Radivoj Korać (; 5 November 1938 – 2 June 1969) was a Serbian and Yugoslav professional basketball player. He represented the Yugoslavia national basketball team internationally. Korać is well-known for holding the EuroLeague's all-time single-game scoring record (since 1958), at 99 points scored, in a game versus Alviks, during the 1964–65 season, and for once making 100 out of 100 free throws on a live television show in Belgium.

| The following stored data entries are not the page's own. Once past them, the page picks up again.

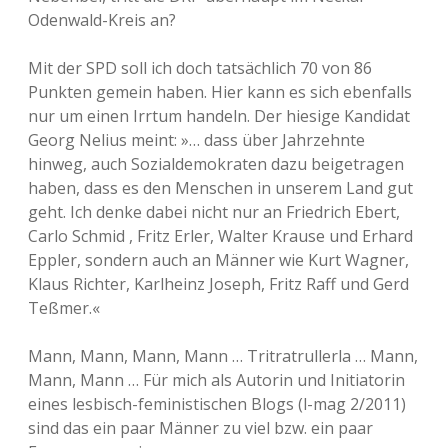
Odenwald-Kreis an?
Mit der SPD soll ich doch tatsächlich 70 von 86
Punkten gemein haben. Hier kann es sich ebenfalls
nur um einen Irrtum handeln. Der hiesige Kandidat
Georg Nelius meint: »… dass über Jahrzehnte
hinweg, auch Sozialdemokraten dazu beigetragen
haben, dass es den Menschen in unserem Land gut
geht. Ich denke dabei nicht nur an Friedrich Ebert,
Carlo Schmid , Fritz Erler, Walter Krause und Erhard
Eppler, sondern auch an Männer wie Kurt Wagner,
Klaus Richter, Karlheinz Joseph, Fritz Raff und Gerd
Teßmer.«
Mann, Mann, Mann, Mann … Tritratrullerla … Mann,
Mann, Mann … Für mich als Autorin und Initiatorin
eines lesbisch-feministischen Blogs (l-mag 2/2011)
sind das ein paar Männer zu viel bzw. ein paar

Korać died in a car crash in 1969, at the age of 30, and FIBA Europe later established the European-wide third-tier level FIBA Radivoj Korać Cup, in his remembrance, in 1971. Korać was named one of FIBA's 50 Greatest Players in 1991. In 2002, the Basketball Federation of FR Yugoslavia named its top national domestic cup competition, the Radivoj Korać Cup, after him. He was enshrined into the FIBA Hall of Fame in 2007, and was named one of the 50 Greatest EuroLeague Contributors the following year.

Club career
Korać was born in Sombor, in the Kingdom of Yugoslavia. He started playing for OKK Beograd, at the age of 16, and played as a left-handed forward-center. Popularly nicknamed, Žućko ('Ginger'), he became one of the best, if not the best, player of the Yugoslav First Federal League in the 1960s. In 1960, Korać was named The Best Athlete of Yugoslavia, and Yugoslav Sportsman of the Year. He was the best scorer of the Yugoslav First Federal League for seven seasons, which was a record. He scored a total of 5,185 points, in 169 games played in the Yugoslav League, for a career scoring average of 30.7 points per game. In 1962, in a Yugoslav First Federal League game against Mladost Zagreb, Korać scored 74 points.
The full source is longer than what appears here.